[Exercise objective]:
Go through the entries, filter for the word "redo", and copy every line that has it.

======== Information

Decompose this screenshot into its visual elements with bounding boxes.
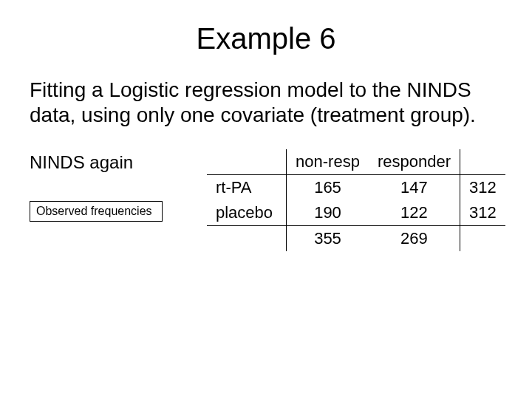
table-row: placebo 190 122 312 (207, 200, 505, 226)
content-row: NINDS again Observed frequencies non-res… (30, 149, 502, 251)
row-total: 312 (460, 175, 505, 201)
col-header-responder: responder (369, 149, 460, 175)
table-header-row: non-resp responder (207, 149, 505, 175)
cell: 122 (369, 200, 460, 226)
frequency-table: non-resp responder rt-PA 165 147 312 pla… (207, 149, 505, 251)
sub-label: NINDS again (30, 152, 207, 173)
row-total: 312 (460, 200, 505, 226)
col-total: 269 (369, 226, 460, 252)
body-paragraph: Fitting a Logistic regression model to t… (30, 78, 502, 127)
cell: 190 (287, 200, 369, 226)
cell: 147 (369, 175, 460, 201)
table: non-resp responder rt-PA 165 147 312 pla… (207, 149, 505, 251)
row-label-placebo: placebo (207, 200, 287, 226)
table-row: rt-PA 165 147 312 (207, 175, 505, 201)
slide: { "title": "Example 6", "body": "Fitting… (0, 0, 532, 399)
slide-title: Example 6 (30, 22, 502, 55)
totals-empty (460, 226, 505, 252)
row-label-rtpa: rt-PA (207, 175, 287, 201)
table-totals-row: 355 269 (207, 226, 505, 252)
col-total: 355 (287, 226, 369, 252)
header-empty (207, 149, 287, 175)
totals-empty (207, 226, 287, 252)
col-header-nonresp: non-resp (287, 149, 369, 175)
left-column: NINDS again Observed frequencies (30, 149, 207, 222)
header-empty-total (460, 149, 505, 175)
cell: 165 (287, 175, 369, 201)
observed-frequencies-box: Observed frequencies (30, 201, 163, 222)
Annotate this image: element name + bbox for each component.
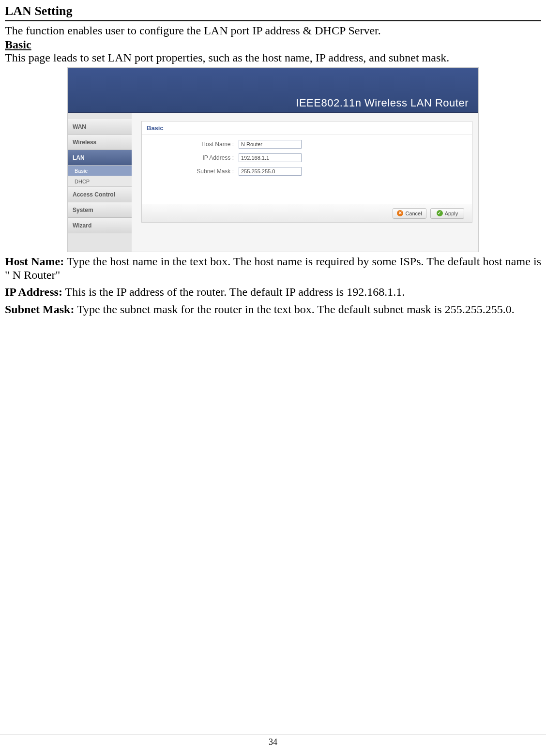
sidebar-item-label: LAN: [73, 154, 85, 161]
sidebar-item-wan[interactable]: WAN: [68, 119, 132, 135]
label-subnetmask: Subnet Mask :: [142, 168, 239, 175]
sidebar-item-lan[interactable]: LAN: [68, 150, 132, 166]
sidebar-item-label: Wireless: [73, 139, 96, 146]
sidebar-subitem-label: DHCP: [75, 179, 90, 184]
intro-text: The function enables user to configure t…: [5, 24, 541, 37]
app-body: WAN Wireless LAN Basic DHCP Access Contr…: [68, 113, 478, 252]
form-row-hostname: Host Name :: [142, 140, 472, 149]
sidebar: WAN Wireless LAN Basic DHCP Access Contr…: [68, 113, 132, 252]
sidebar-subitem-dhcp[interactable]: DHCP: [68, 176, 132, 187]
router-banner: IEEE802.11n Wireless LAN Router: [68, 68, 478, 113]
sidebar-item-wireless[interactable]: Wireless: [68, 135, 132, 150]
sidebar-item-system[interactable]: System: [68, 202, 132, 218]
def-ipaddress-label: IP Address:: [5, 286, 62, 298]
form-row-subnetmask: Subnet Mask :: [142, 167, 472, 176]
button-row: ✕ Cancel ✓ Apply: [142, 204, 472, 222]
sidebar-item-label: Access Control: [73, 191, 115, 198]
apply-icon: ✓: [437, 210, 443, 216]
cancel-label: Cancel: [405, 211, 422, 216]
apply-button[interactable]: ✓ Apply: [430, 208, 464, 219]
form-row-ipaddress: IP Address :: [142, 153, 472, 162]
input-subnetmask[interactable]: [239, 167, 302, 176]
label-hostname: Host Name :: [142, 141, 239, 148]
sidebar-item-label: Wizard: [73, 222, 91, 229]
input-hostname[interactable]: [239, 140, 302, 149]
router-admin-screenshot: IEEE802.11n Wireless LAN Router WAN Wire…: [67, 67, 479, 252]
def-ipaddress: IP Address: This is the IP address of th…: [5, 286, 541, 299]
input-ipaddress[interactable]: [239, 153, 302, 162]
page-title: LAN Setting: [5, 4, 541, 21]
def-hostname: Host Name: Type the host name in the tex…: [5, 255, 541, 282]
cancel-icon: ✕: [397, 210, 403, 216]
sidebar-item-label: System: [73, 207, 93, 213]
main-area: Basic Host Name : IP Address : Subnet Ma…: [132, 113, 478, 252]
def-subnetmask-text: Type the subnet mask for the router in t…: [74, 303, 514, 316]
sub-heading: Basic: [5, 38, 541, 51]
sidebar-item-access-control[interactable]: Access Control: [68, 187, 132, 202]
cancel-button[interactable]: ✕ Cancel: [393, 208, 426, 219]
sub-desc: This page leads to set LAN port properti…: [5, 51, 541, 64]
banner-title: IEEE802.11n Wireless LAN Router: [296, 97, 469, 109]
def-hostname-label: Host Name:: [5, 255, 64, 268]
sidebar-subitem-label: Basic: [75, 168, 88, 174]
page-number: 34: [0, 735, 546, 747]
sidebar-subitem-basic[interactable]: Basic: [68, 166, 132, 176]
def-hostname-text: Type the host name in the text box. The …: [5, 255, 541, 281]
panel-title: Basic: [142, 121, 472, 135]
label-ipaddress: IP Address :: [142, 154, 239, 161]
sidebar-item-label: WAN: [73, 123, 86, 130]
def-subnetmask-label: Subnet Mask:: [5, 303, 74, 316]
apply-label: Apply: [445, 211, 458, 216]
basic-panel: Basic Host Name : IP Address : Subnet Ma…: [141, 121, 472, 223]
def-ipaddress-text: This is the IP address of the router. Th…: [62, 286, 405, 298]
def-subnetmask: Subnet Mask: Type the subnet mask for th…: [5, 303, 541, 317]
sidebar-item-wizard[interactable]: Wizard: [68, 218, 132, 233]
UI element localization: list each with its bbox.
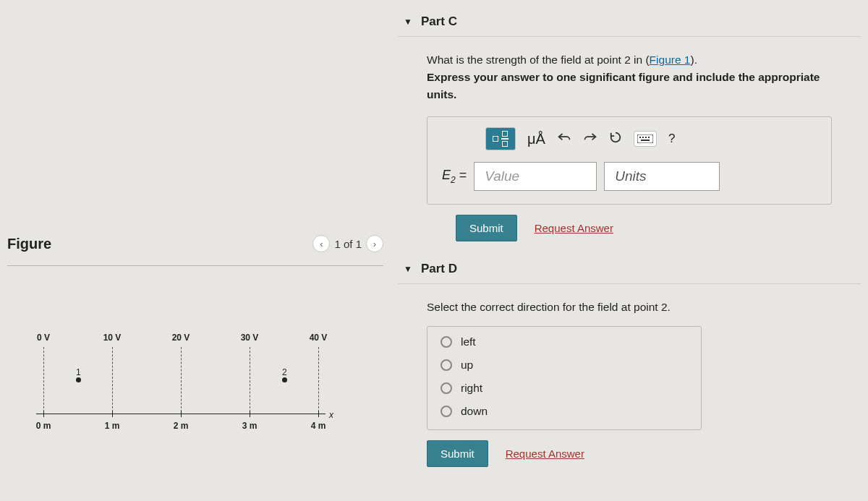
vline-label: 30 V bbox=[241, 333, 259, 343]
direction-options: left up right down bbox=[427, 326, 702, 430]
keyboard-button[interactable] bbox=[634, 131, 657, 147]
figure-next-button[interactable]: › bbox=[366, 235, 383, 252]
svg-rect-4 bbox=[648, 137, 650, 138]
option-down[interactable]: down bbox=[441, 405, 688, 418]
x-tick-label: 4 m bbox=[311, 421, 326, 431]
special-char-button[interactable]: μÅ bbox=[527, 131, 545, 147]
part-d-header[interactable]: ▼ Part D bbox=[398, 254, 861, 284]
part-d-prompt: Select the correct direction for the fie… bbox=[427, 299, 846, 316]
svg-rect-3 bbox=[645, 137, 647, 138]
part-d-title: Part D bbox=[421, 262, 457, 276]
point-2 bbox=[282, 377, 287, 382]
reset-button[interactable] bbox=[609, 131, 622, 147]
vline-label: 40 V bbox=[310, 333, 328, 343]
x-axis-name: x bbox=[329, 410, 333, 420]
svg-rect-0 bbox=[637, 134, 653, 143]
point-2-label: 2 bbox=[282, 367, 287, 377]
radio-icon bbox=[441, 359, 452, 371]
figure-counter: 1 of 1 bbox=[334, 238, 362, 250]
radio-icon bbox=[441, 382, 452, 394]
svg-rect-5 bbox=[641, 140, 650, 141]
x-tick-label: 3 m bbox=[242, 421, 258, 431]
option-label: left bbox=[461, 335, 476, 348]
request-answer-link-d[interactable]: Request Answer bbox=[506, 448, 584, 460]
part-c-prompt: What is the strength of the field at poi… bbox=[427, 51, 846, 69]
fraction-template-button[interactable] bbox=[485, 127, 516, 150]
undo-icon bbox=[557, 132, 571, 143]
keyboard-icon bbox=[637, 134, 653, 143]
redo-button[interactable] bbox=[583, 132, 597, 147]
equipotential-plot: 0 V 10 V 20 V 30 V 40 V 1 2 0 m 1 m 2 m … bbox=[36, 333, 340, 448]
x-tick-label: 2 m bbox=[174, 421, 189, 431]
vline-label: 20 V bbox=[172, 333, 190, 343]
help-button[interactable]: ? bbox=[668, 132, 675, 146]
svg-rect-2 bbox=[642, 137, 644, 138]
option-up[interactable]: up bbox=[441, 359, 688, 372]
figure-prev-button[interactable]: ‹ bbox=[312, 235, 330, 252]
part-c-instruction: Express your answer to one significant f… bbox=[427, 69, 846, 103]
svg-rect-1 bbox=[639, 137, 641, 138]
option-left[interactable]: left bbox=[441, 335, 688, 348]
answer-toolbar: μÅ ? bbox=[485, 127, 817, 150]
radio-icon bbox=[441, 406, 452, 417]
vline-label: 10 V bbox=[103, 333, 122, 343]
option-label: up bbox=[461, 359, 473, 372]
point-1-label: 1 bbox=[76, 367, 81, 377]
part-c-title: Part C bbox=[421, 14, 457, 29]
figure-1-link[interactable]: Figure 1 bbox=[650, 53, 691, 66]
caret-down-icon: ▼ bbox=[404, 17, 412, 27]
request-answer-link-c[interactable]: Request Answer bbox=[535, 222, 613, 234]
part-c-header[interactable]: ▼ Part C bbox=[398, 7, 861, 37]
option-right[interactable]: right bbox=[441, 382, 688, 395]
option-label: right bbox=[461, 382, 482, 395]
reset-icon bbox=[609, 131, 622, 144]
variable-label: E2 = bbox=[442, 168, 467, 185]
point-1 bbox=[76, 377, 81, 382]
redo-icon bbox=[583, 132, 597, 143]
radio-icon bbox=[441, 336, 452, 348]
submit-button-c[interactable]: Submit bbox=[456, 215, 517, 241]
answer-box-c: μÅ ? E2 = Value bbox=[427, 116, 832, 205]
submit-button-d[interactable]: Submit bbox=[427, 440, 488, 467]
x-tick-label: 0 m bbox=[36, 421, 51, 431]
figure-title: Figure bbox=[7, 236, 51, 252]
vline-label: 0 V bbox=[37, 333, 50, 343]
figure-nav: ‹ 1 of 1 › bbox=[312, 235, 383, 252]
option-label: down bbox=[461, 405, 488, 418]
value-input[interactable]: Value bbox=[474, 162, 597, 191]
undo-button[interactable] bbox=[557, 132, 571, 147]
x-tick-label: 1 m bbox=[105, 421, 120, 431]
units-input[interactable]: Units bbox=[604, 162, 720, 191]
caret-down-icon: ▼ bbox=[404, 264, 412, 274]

================

[Task solution]:
redo-button[interactable] bbox=[583, 132, 597, 147]
redo-icon bbox=[583, 132, 597, 143]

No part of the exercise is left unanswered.